* EXERCISE DETAILS
Lift out all lines below that contain "Sánchez".
++++ TASK MATERIAL ++++
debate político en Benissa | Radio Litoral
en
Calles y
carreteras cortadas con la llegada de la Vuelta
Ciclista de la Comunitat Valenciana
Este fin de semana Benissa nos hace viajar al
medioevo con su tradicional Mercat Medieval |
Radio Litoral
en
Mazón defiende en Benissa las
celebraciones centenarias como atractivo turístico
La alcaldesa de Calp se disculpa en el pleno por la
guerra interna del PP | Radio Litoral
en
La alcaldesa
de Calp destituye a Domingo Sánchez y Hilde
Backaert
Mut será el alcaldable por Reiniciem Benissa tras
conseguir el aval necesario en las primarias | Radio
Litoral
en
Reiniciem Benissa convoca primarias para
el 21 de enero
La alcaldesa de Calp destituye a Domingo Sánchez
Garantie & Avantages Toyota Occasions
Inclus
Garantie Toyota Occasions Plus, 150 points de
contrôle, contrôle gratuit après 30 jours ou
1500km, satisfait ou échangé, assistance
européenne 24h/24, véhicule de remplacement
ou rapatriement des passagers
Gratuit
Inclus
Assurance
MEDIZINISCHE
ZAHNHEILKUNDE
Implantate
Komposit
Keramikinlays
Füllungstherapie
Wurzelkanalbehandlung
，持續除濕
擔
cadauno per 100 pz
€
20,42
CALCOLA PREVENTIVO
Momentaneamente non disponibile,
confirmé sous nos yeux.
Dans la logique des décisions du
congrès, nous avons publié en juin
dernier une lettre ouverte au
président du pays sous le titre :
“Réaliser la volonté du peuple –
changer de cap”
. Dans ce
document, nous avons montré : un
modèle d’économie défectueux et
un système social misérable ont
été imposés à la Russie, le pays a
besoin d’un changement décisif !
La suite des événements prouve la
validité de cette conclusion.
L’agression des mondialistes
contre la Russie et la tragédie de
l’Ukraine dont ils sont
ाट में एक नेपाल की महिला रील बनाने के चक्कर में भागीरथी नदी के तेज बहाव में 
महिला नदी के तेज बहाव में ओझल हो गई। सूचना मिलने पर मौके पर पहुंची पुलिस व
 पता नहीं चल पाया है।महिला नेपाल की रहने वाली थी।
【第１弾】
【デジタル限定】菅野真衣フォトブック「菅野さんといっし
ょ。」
++++
* WRITTEN REPLY
de Calp destituye a Domingo Sánchez y Hilde
La alcaldesa de Calp destituye a Domingo Sánchez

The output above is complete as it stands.